In Denmark last week there was good news that all slaughterhouses are now allowed to export to China again. "This opens up the possibility of optimising planning and makes the processes in the plants easier," explained Danish Crown's sales manager, Lars Albertsen. There is excellent demand in China and many other Asian countries, so everything is being done to increase deliveries there. DC has also made further progress in reducing the number of pigs in the pen, which is also reflected in lower slaughter weights. DC is the only major meat company in Europe to raise its purchase price for pigs by the equivalent of 2.7 cents to €1.28 per kilo sw.
In France, the discount of 1.3 cents to €1.205 per kilo sw on the Marché du Porc Breton was lower than in previous weeks. However, the national pig producers' federation (FNP) pointed out that production costs were over €1.50 per kg. It criticised that the downstream stages did not make sufficient use of the opportunities in third country exports to Asia, which had increased at a below average rate compared to other EU countries.
In Italy, the decline in the quotation for slaughter pigs continued with a minus of three cents per kilo lw, but it was also lower than before. Contributing to this was a fall in slaughter weights of around 600 g over the past two weeks, and a somewhat surprising rise in the retail price of chops of between 10 cents and 15 cents per kilo. According to analysts, this has improved the slaughterers' margins, which has taken some pressure off the quotation.
In Spain, another slaughter record was achieved last week, according to the Mercolleida. This was also necessary, it said, because producers were delivering more in the face of steadily falling prices and the supply of live animals was very large. In addition, a bank holiday was due on 8 December, which reduced slaughter activity, although some farms continued to produce. All market operators are keen to clear the market before the Christmas holidays, especially as Chinese exports will also take the classic winter break in the near future. The quotation on the Mercolleida fell on 3 December by two cents to €1.106 per kilo lw, only half as much as in the three weeks before. According to the Mercolleida, however, the negative trend - with a break during the Christmas period - is likely to continue into January.

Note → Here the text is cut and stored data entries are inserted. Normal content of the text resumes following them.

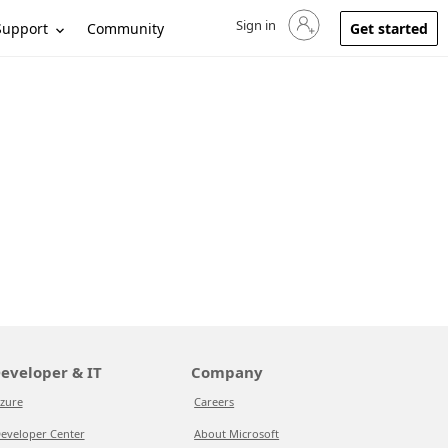
Sign in
Sign in to your account
Support
Community
Get started
eveloper & IT
Company
zure
Careers
eveloper Center
About Microsoft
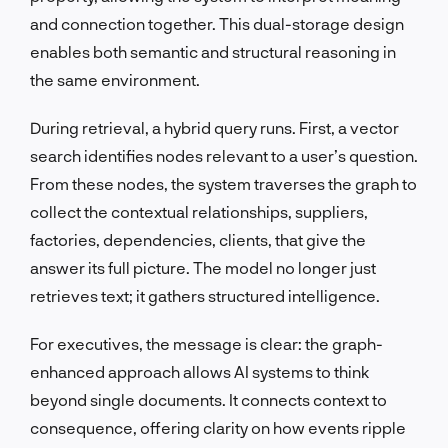
and connection together. This dual-storage design
enables both semantic and structural reasoning in
the same environment.
During retrieval, a hybrid query runs. First, a vector
search identifies nodes relevant to a user’s question.
From these nodes, the system traverses the graph to
collect the contextual relationships, suppliers,
factories, dependencies, clients, that give the
answer its full picture. The model no longer just
retrieves text; it gathers structured intelligence.
For executives, the message is clear: the graph-
enhanced approach allows AI systems to think
beyond single documents. It connects context to
consequence, offering clarity on how events ripple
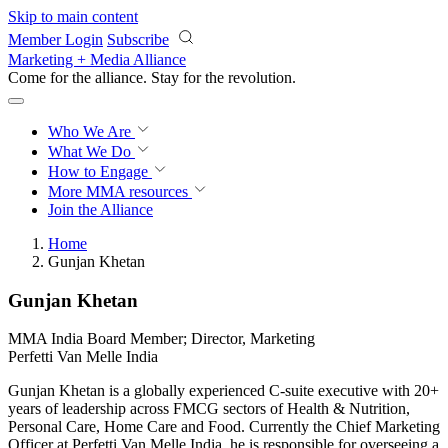
Skip to main content
Member Login
Subscribe
Marketing + Media Alliance
Come for the alliance. Stay for the
revolution.
Who We Are
What We Do
How to Engage
More
MMA resources
Join the Alliance
Home
Gunjan Khetan
Gunjan Khetan
MMA India Board Member; Director, Marketing
Perfetti Van Melle India
Gunjan Khetan is a globally experienced C-suite executive with 20+
years of leadership across FMCG sectors of Health & Nutrition,
Personal Care, Home Care and Food. Currently the Chief Marketing
Officer at Perfetti Van Melle India, he is responsible for overseeing a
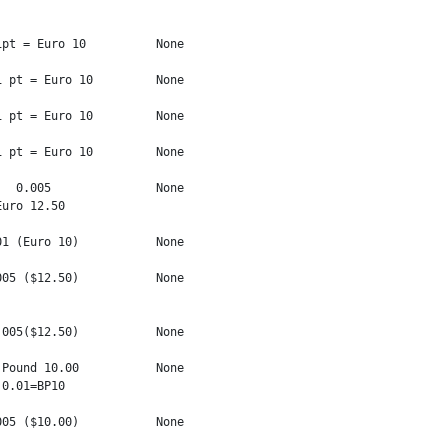
pt = Euro 10          None

 pt = Euro 10         None

 pt = Euro 10         None

 pt = Euro 10         None

  0.005               None

uro 12.50

1 (Euro 10)           None

05 ($12.50)           None

005($12.50)           None

Pound 10.00           None

0.01=BP10

05 ($10.00)           None
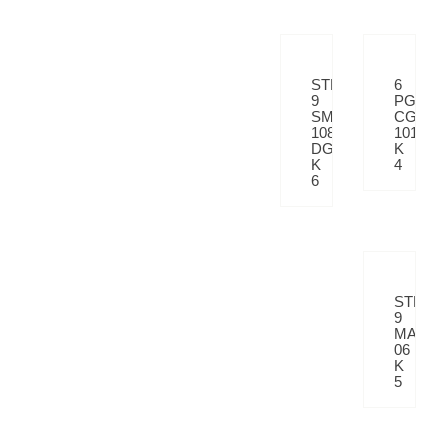
STP
6
9
PGVT
SM
CG
108
101
DGY
K
K
4
6
STP
9
MATRI
06
K
5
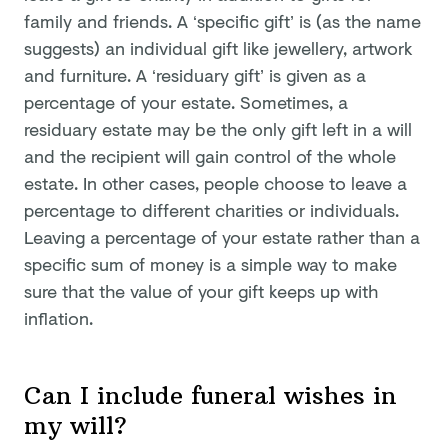
family and friends. A ‘specific gift’ is (as the name
suggests) an individual gift like jewellery, artwork
and furniture. A ‘residuary gift’ is given as a
percentage of your estate. Sometimes, a
residuary estate may be the only gift left in a will
and the recipient will gain control of the whole
estate. In other cases, people choose to leave a
percentage to different charities or individuals.
Leaving a percentage of your estate rather than a
specific sum of money is a simple way to make
sure that the value of your gift keeps up with
inflation.
Can I include funeral wishes in
my will?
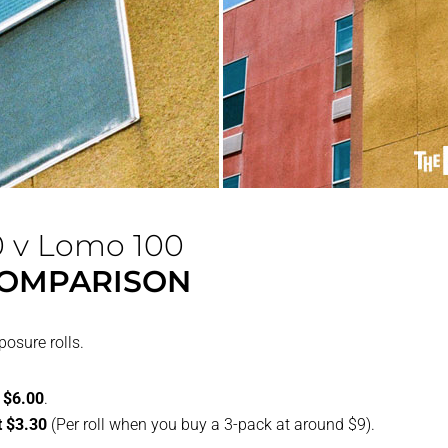
0 v Lomo 100
COMPARISON
osure rolls.
t $6.00
.
t $3.30
(Per roll when you buy a 3-pack at around $9).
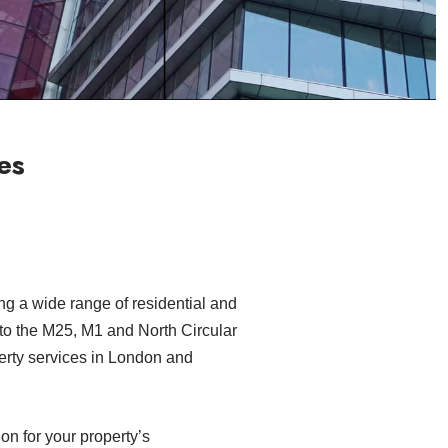
es
ng a wide range of residential and
 to the M25, M1 and North Circular
erty services in London and
on for your property’s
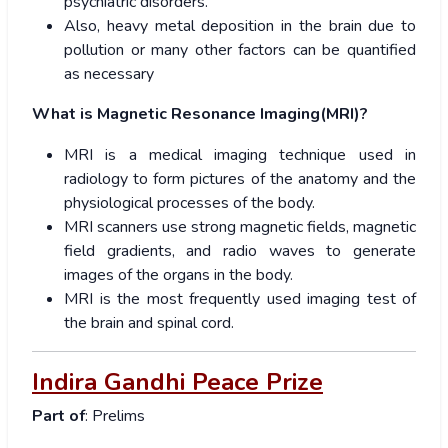
psychiatric disorders.
Also, heavy metal deposition in the brain due to
pollution or many other factors can be quantified
as necessary
What is Magnetic Resonance Imaging(MRI)?
MRI is a medical imaging technique used in
radiology to form pictures of the anatomy and the
physiological processes of the body.
MRI scanners use strong magnetic fields, magnetic
field gradients, and radio waves to generate
images of the organs in the body.
MRI is the most frequently used imaging test of
the brain and spinal cord.
Indira Gandhi Peace Prize
Part of
: Prelims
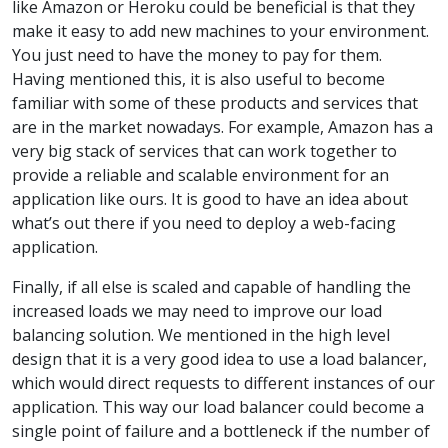
like Amazon or Heroku could be beneficial is that they
make it easy to add new machines to your environment.
You just need to have the money to pay for them.
Having mentioned this, it is also useful to become
familiar with some of these products and services that
are in the market nowadays. For example, Amazon has a
very big stack of services that can work together to
provide a reliable and scalable environment for an
application like ours. It is good to have an idea about
what’s out there if you need to deploy a web-facing
application.
Finally, if all else is scaled and capable of handling the
increased loads we may need to improve our load
balancing solution. We mentioned in the high level
design that it is a very good idea to use a load balancer,
which would direct requests to different instances of our
application. This way our load balancer could become a
single point of failure and a bottleneck if the number of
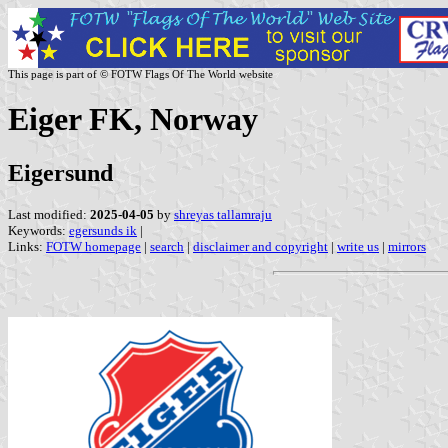
This page is part of © FOTW Flags Of The World website
Eiger FK, Norway
Eigersund
Last modified:
2025-04-05
by
shreyas tallamraju
Keywords:
egersunds ik
|
Links:
FOTW homepage
|
search
|
disclaimer and copyright
|
write us
|
mirrors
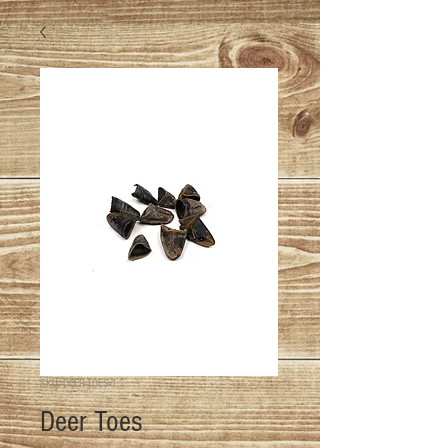
SKU: DEER-TOES-1
Deer Toes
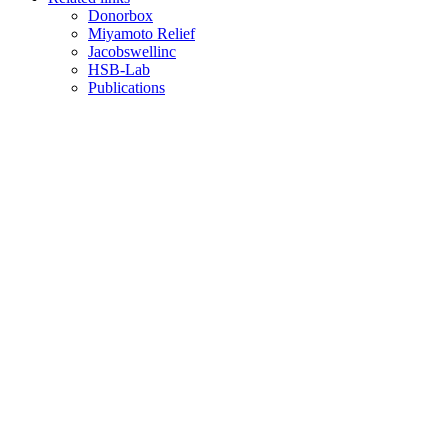
Donorbox
Miyamoto Relief
Jacobswellinc
HSB-Lab
Publications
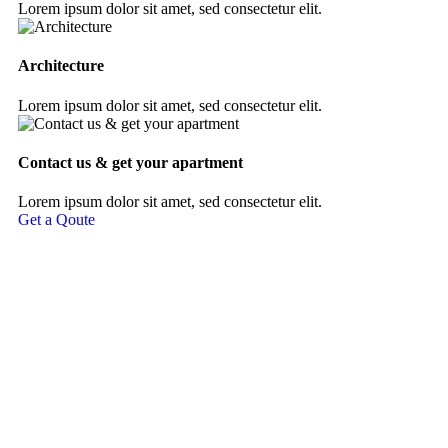
Lorem ipsum dolor sit amet, sed consectetur elit.
Architecture
Lorem ipsum dolor sit amet, sed consectetur elit.
Contact us & get your apartment
Lorem ipsum dolor sit amet, sed consectetur elit.
Get a Qoute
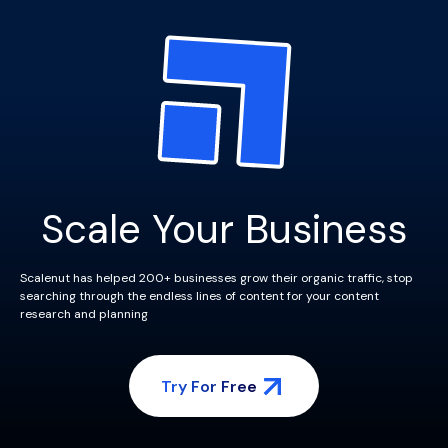
Scale Your Business
Scalenut has helped 200+ businesses grow their organic traffic, stop
searching through the endless lines of content for your content
research and planning
Try For Free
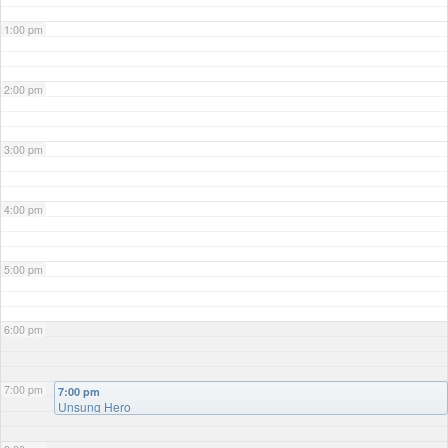
1:00 pm
2:00 pm
3:00 pm
4:00 pm
5:00 pm
6:00 pm
7:00 pm
7:00 pm
Unsung Hero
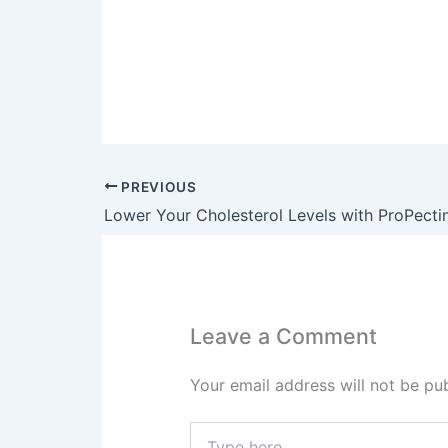
PREVIOUS
Leave a Comment
Your email address will not be pub
Type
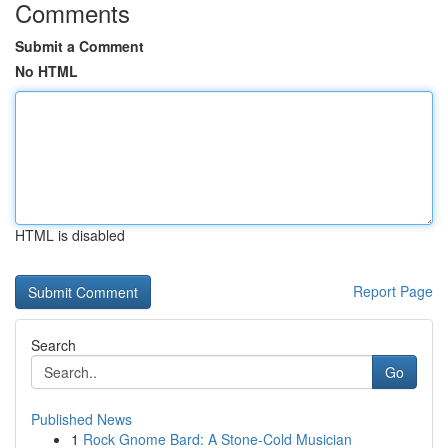
Comments
Submit a Comment
No HTML
HTML is disabled
Report Page
Search
Go
Published News
1
Rock Gnome Bard: A Stone-Cold Musician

In the week ending 29 November, prices on the EU market for slaughter pigs had fallen sharply. The average price for E €129.79 per 100 kg sw across the 27 Member States was €4.02 or 3% less than the week before. The negative price gap to the comparable level of the previous year has increased to 32%; most recently, slaughter pig prices in the Community in April 2016 had been as low as now.
During the reference week, the largest price reduction for producers was reported from Belgium with 8.9%. Slaughterhouses in the Netherlands, Czech Republic, Poland, Luxembourg and Austria cut their payments in a range of four to 4.4%. Slaughter pig prices fell by around three percent in Germany, Denmark, Spain and Portugal. In France, fatteners received 2.1% less money for their animals. Only slaughterhouses in the Scandinavian countries Finland and Sweden escaped the EU-wide negative trend, where prices held up well with surcharges of up to 0.5%. For Romania, a plus of 2.9% was even reported.